Your objective:
In your copy, include every line of the records exactly and no picture at all.

Information shown:
==========

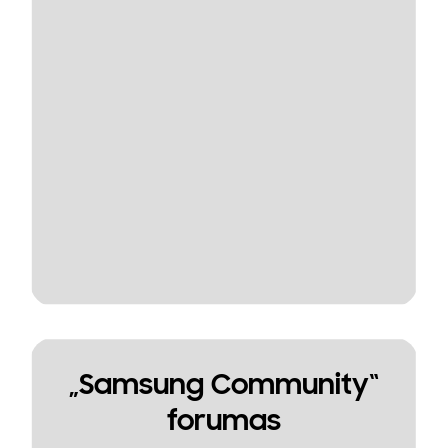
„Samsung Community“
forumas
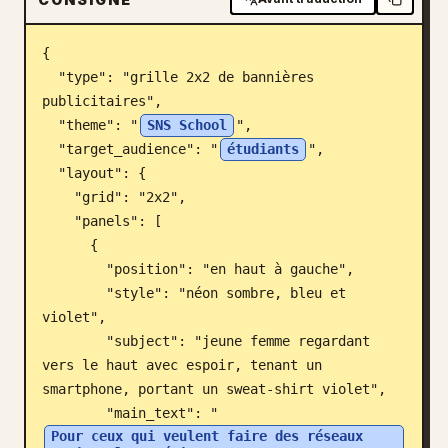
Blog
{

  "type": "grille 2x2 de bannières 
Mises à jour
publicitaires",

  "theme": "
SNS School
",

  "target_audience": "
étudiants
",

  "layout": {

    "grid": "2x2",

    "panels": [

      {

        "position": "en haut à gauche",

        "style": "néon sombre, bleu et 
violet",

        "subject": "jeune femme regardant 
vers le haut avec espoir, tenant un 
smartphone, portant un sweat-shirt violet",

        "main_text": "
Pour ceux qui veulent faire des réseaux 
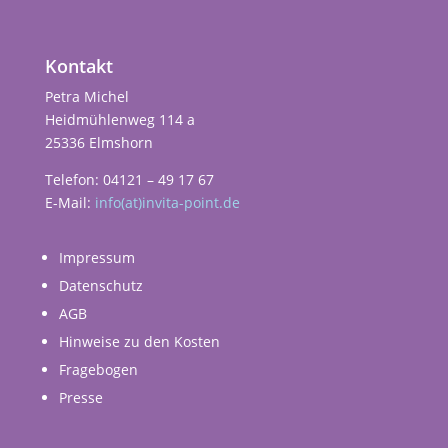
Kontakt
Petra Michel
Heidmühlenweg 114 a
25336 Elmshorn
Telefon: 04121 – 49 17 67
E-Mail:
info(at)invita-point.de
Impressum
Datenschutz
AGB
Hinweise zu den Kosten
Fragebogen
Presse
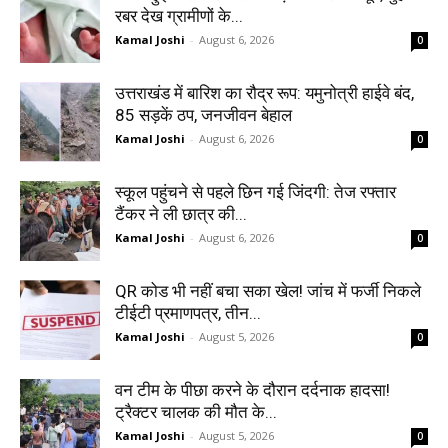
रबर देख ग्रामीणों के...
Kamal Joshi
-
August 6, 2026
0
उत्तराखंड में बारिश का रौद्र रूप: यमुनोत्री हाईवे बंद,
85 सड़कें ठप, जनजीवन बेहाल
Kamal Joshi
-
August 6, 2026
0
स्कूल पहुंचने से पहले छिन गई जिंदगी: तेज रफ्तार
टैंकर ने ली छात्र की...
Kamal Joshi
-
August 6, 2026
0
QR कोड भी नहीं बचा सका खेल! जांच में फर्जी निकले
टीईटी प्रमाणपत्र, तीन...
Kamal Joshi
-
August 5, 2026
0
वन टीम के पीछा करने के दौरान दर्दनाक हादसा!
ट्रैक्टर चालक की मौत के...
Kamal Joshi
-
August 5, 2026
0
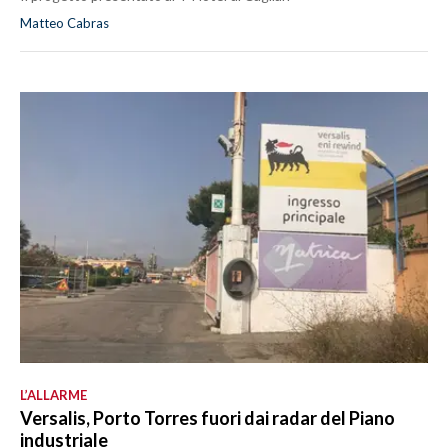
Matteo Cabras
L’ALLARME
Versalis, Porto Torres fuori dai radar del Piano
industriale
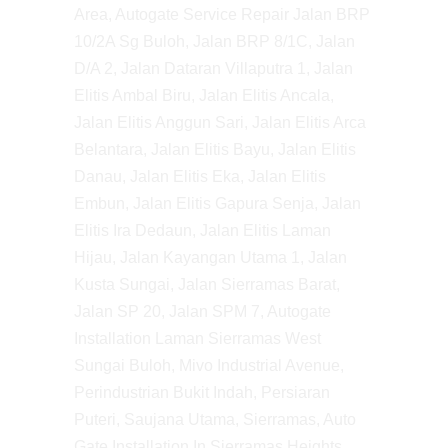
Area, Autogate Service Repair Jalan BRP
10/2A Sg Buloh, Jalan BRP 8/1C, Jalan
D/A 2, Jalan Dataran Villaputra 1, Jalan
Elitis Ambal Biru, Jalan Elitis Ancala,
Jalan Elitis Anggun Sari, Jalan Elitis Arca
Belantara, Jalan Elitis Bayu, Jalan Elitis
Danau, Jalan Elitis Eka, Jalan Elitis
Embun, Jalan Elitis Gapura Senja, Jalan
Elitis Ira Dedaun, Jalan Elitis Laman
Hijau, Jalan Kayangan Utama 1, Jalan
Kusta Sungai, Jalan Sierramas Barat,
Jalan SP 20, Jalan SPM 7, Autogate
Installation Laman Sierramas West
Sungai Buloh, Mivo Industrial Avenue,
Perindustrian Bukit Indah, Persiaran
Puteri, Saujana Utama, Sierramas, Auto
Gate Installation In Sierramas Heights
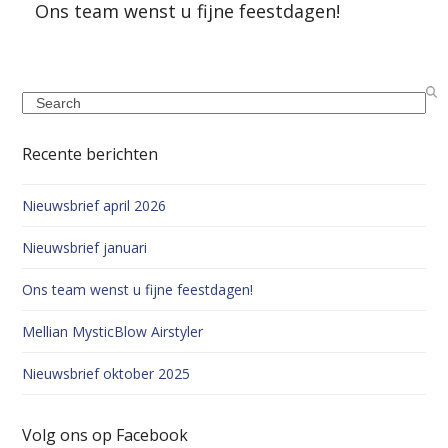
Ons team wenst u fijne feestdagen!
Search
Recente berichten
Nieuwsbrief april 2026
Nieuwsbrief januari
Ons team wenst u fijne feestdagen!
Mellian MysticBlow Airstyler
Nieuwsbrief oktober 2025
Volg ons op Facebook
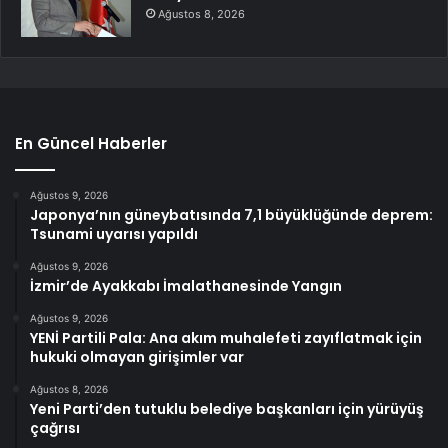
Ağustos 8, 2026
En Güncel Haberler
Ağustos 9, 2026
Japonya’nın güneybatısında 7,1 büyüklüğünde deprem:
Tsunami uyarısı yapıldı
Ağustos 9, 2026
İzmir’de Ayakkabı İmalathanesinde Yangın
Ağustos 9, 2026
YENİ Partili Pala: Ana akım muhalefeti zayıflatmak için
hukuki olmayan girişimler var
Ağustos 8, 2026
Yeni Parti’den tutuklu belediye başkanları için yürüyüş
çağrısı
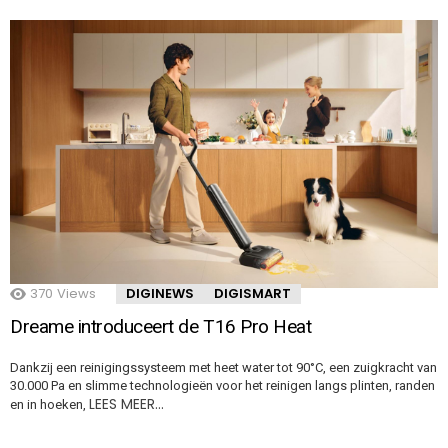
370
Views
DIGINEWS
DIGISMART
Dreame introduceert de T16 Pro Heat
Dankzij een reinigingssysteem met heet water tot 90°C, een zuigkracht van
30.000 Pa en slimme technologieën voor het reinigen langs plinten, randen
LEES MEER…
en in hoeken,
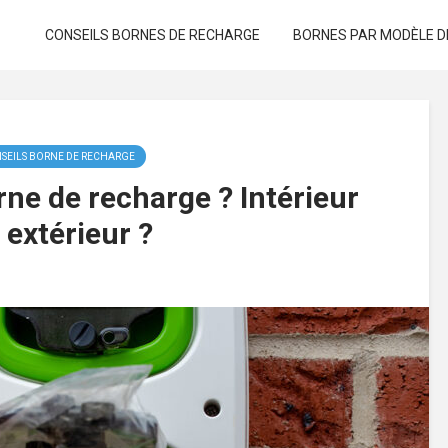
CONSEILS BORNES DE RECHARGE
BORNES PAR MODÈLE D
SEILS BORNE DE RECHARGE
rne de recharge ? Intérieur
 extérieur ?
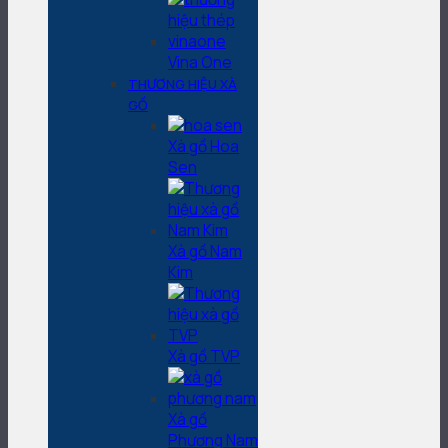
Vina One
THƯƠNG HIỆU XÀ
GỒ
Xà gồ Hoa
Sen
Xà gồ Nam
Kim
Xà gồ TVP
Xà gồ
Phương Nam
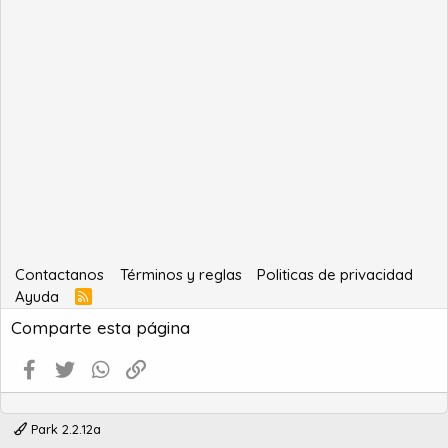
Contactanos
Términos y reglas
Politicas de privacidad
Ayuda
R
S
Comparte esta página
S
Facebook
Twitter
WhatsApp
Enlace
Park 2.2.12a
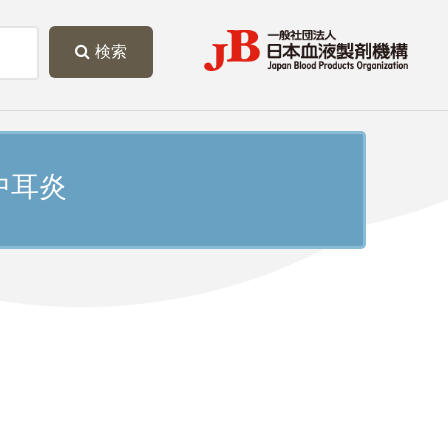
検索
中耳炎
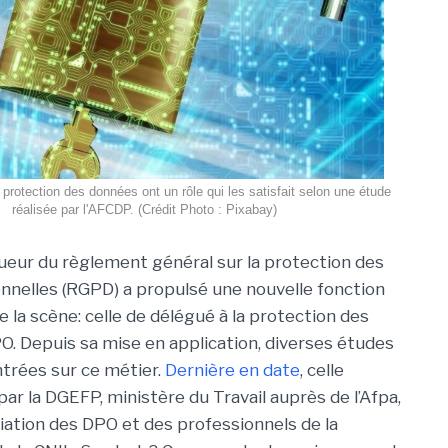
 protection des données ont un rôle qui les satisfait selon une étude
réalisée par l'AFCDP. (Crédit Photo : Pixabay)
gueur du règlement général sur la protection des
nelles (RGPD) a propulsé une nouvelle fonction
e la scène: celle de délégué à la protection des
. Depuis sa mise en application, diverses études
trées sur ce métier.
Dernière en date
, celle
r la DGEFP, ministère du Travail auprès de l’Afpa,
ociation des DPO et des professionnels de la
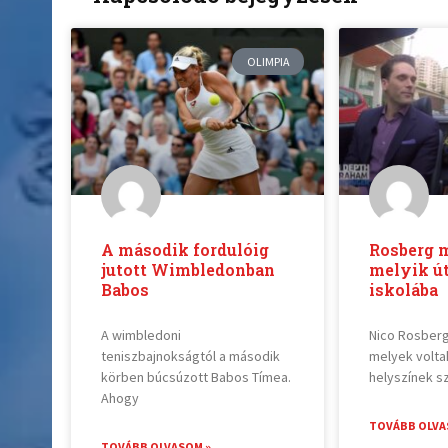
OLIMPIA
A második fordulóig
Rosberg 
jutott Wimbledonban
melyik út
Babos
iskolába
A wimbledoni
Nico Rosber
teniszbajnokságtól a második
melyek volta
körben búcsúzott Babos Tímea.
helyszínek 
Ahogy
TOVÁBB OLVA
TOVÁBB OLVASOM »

==========

Response box:
„Samsung Community“
forumas
Blog
{

  "type": "grille 2x2 de bannières 
Mises à jour
publicitaires",

  "theme": "
SNS School
",

  "target_audience": "
étudiants
",

  "layout": {

    "grid": "2x2",

    "panels": [

      {

        "position": "en haut à gauche",

        "style": "néon sombre, bleu et 
violet",

        "subject": "jeune femme regardant 
vers le haut avec espoir, tenant un 
smartphone, portant un sweat-shirt violet",

        "main_text": "
Pour ceux qui veulent faire des réseaux 
Kontakt
Petra Michel
Heidmühlenweg 114 a
25336 Elmshorn
Telefon: 04121 – 49 17 67
E-Mail:
info(at)invita-point.de
Impressum
Datenschutz
AGB
Hinweise zu den Kosten
Fragebogen
Presse
रबर देख ग्रामीणों के...
Kamal Joshi
-
August 6, 2026
0
उत्तराखंड में बारिश का रौद्र रूप: यमुनोत्री हाईवे बंद,
85 सड़कें ठप, जनजीवन बेहाल
Kamal Joshi
-
August 6, 2026
0
स्कूल पहुंचने से पहले छिन गई जिंदगी: तेज रफ्तार
टैंकर ने ली छात्र की...
Kamal Joshi
-
August 6, 2026
0
QR कोड भी नहीं बचा सका खेल! जांच में फर्जी निकले
टीईटी प्रमाणपत्र, तीन...
Kamal Joshi
-
August 5, 2026
0
वन टीम के पीछा करने के दौरान दर्दनाक हादसा!
ट्रैक्टर चालक की मौत के...
Kamal Joshi
-
August 5, 2026
0
Matteo Cabras
L’ALLARME
Versalis, Porto Torres fuori dai radar del Piano
industriale
Area, Autogate Service Repair Jalan BRP
10/2A Sg Buloh, Jalan BRP 8/1C, Jalan
D/A 2, Jalan Dataran Villaputra 1, Jalan
Elitis Ambal Biru, Jalan Elitis Ancala,
Jalan Elitis Anggun Sari, Jalan Elitis Arca
Belantara, Jalan Elitis Bayu, Jalan Elitis
Danau, Jalan Elitis Eka, Jalan Elitis
Embun, Jalan Elitis Gapura Senja, Jalan
Elitis Ira Dedaun, Jalan Elitis Laman
Hijau, Jalan Kayangan Utama 1, Jalan
Kusta Sungai, Jalan Sierramas Barat,
Jalan SP 20, Jalan SPM 7, Autogate
Installation Laman Sierramas West
Sungai Buloh, Mivo Industrial Avenue,
Perindustrian Bukit Indah, Persiaran
Puteri, Saujana Utama, Sierramas, Auto
Gate Installation In Sierramas Heights
Ons team wenst u fijne feestdagen!
Search
Recente berichten
Nieuwsbrief april 2026
Nieuwsbrief januari
Ons team wenst u fijne feestdagen!
Mellian MysticBlow Airstyler
Nieuwsbrief oktober 2025
Volg ons op Facebook
Ağustos 8, 2026
En Güncel Haberler
Ağustos 9, 2026
Japonya’nın güneybatısında 7,1 büyüklüğünde deprem:
Tsunami uyarısı yapıldı
Ağustos 9, 2026
İzmir’de Ayakkabı İmalathanesinde Yangın
Ağustos 9, 2026
YENİ Partili Pala: Ana akım muhalefeti zayıflatmak için
hukuki olmayan girişimler var
Ağustos 8, 2026
Yeni Parti’den tutuklu belediye başkanları için yürüyüş
çağrısı
370
Views
DIGINEWS
DIGISMART
Dreame introduceert de T16 Pro Heat
Dankzij een reinigingssysteem met heet water tot 90°C, een zuigkracht van
30.000 Pa en slimme technologieën voor het reinigen langs plinten, randen
LEES MEER…
en in hoeken,
CONSEILS BORNES DE RECHARGE
BORNES PAR MODÈLE D
SEILS BORNE DE RECHARGE
rne de recharge ? Intérieur
 extérieur ?
Vina One
THƯƠNG HIỆU XÀ
GỒ
Xà gồ Hoa
Sen
Xà gồ Nam
Kim
Xà gồ TVP
Xà gồ
Phương Nam
Contactanos
Términos y reglas
Politicas de privacidad
Ayuda
R
S
Comparte esta página
S
Facebook
Twitter
WhatsApp
Enlace
Park 2.2.12a
検索
中耳炎
 protection des données ont un rôle qui les satisfait selon une étude
réalisée par l'AFCDP. (Crédit Photo : Pixabay)
gueur du règlement général sur la protection des
nelles (RGPD) a propulsé une nouvelle fonction
e la scène: celle de délégué à la protection des
. Depuis sa mise en application, diverses études
trées sur ce métier.
Dernière en date
, celle
r la DGEFP, ministère du Travail auprès de l’Afpa,
ociation des DPO et des professionnels de la
OLIMPIA
A második fordulóig
Rosberg 
jutott Wimbledonban
melyik út
Babos
iskolába
A wimbledoni
Nico Rosber
teniszbajnokságtól a második
melyek volta
körben búcsúzott Babos Tímea.
helyszínek 
Ahogy
TOVÁBB OLVA
TOVÁBB OLVASOM »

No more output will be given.